Yes, I know that there are serious economic hardships for some of you but the Federal and Quebec governments are introducing measures to cushion the blow. This short term pain is absolutely necessary to come out of this in weeks rather than months. However, everyone must do his/her part.


Things which cause the greatest fear are those over which we have no control. Some of you may say, “How can I have any control over something which I can’t see and which could be anywhere?” In fact, you can and do. Stay home, cancel appointments, do not have visitors, have deliveries left at your door. Remove and discard the packaging and wash your hands again thoroughly. Call Hampstead if you need information or help. Go for walks but stay 6 feet from others (excepting a partner that lives with you). My wife and I went for a walk today and almost everyone was following the social distancing rules. There were more walkers than cars. Do all this and your chances of getting the COVID-19 virus will be extremely minimal. If everyone follows the rules, this will end sooner than you think. So do this for yourself, your loved ones and all of society.


Be safe.
Bill

 

Mayor's message I : A culture of following rules

 

Dear friends and residents,

Most days you will get a message from our Director General, Richard Sun, explaining what Hampstead and Quebec are doing to fight the COVID-19 pandemic. I approve these messages but my message today is to explain how I see the big picture. My goal is to put the situation in perspective, share some things that may be somewhat instructive and to try to explain why following the social distancing, isolation and hand washing guidelines is so important.


Looking at the situation in three countries may be instructive. My wife and I were planning a trip to Japan in April which we have postponed till the Fall but I was following the progression in Japan carefully. It started much earlier in Japan than in most of the world but it appears to have peaked and it is growing at a much slower rate than in Canada and the US. At one point Japan had more cases than most countries but now it is way down the list. Why?
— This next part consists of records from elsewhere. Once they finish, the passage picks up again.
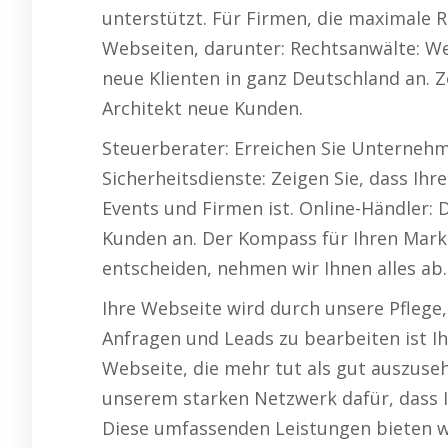
unterstützt. Für Firmen, die maximale R
Webseiten, darunter: Rechtsanwälte: We
neue Klienten in ganz Deutschland an. Z
Architekt neue Kunden.
Steuerberater: Erreichen Sie Unternehm
Sicherheitsdienste: Zeigen Sie, dass Ihre
Events und Firmen ist. Online-Händler:
Kunden an. Der Kompass für Ihren Marke
entscheiden, nehmen wir Ihnen alles ab.
Ihre Webseite wird durch unsere Pflege
Anfragen und Leads zu bearbeiten ist Ihr
Webseite, die mehr tut als gut auszuseh
unserem starken Netzwerk dafür, dass I
Diese umfassenden Leistungen bieten wi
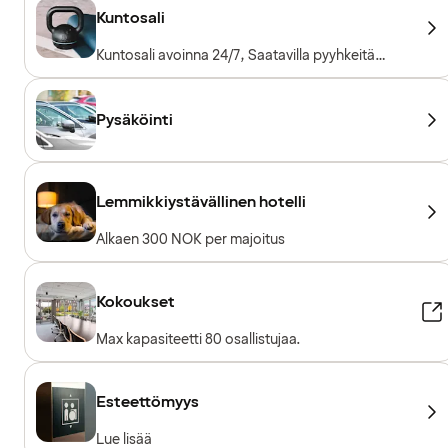
Kuntosali
Kuntosali avoinna 24/7, Saatavilla pyyhkeitä
lainaksi, Kuntosalilaitteet, Kardiolaitteet,
Vapaapainot
Pysäköinti
Lemmikkiystävällinen hotelli
Alkaen 300 NOK per majoitus
Kokoukset
Max kapasiteetti 80 osallistujaa.
Esteettömyys
Lue lisää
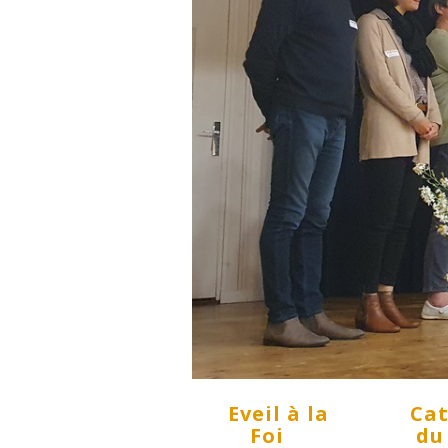
Eveil à la
Ca
Foi
du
Japan’s population is more than three times that of Canada but Canada now has more cases. Further, Japan’s population is crammed into a much smaller area than Canada’s and that leads to a higher rate of spread. Both Canada and Japan closed schools and adopted social distancing measures at about the same time in the course of the epidemic. So what is the key that has led to such success in Japan?


My theory is that the Japanese have a culture of following rules. It is almost an obsession. So when the government told the people to stay home, wash hands, self isolate, etc. The people listened and obeyed the directives. It worked.


Now let us compare Canada and the US. In both countries the epidemic started at the same time. In both countries similar measures to flatten the curve were taken at about the same time. Initially the number of cases per million was similar in the two countries but then it started to climb much faster in the US. Today the rate per million is more than double that of Canada and the gap is growing. Part of the reason is that the US is denser than Canada but I don’t think that is the whole reason. Canadians are not as obedient as the Japanese but they do follow rules more than Americans.


So my conclusion is that if we want a faster end to this crisis, we must be more like the Japanese and less like the Americans. We must rigorously stay home except for essential trips. Cancel appointments, have food and medications delivered. Wash hands as often as possible. Do it for yourselves and your loved ones. Do it for the economy because the economy and stock markets won’t come back till the crisis is ending.


This message is getting long so I will end it and send a second message in a few days on why things may not be as bad as you think. Meantime, please follow the guidelines as rigorously as the Japanese. We will all benefit and potentially hundreds or thousands of lives could be saved.